In talking to hundreds of people about their worst school
experiences, Irwin Hyman has gathered quite a collection of
heartbreaking tales.
One student was humiliated when the teacher pointed out to the
entire class that he was scratching his rear end. A
misbehaving ninth grader was put in a corner of the classroom
with chairs piled around him and told that he was being “caged
just like an animal.”
A first-grade teacher taunted one of her students by chanting
“crybaby, crybaby” as the child walked by. A sixth-grader was
proclaimed a “slut” by her teacher when she showed up in class
wearing lipstick left over from being in a school play.
Some Scarred for Years
While these examples might not be as dramatic as a paddling
from the principal, or being slapped by a teacher, they’re
forms of abuse nonetheless, says Hyman, a professor of school
psychology at Temple University and an outspoken critic of
spanking in schools.
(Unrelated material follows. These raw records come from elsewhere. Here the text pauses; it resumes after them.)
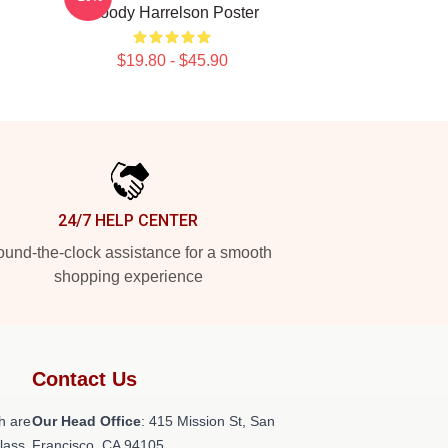
Woody Harrelson Poster
$19.80 - $45.90
24/7 HELP CENTER
und-the-clock assistance for a smooth
shopping experience
Contact Us
h are
Our Head Office
: 415 Mission St, San
class
Francisco, CA 94105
In especially bad cases, he says, the
psychological damage lingers for years.
Hyman says his research, which he describes in the new book
Dangerous Schools, has shown that emotional abuse by teachers
and school administrators can leave as many as 1 to 2 percent
of all students so shell-shocked that their symptoms qualify
as post-traumatic stress disorder.
While that may not sound like a lot, it turns out to be a
significant number of students. In a school district like New
York City, for example, that would mean 10,000 severely
traumatized kids.
Post-traumatic stress disorder, usually associated with combat
or natural disasters, is marked by troubling nightmares,
depression, reliving the ordeal in your mind and avoiding
situations or people that remind you of the trauma.
Will This Year Be Worse?
Hyman fears that things will be even worse now, as the new
school year begins and educators are more anxious than ever
about violence after the previous year’s shootings in
Colorado, Georgia and elsewhere. Schools are more likely to
react with increased security and discipline rather than more
mental health counselors for kids.
What they don’t realize, Hyman says, is that emotional
mistreatment of students can contribute to the problem of
violence in the first place by making the kids feel rejected
and isolated.
“The real danger in schools,” he says, “is the ongoing
physical and emotional maltreatment by teachers and staff.”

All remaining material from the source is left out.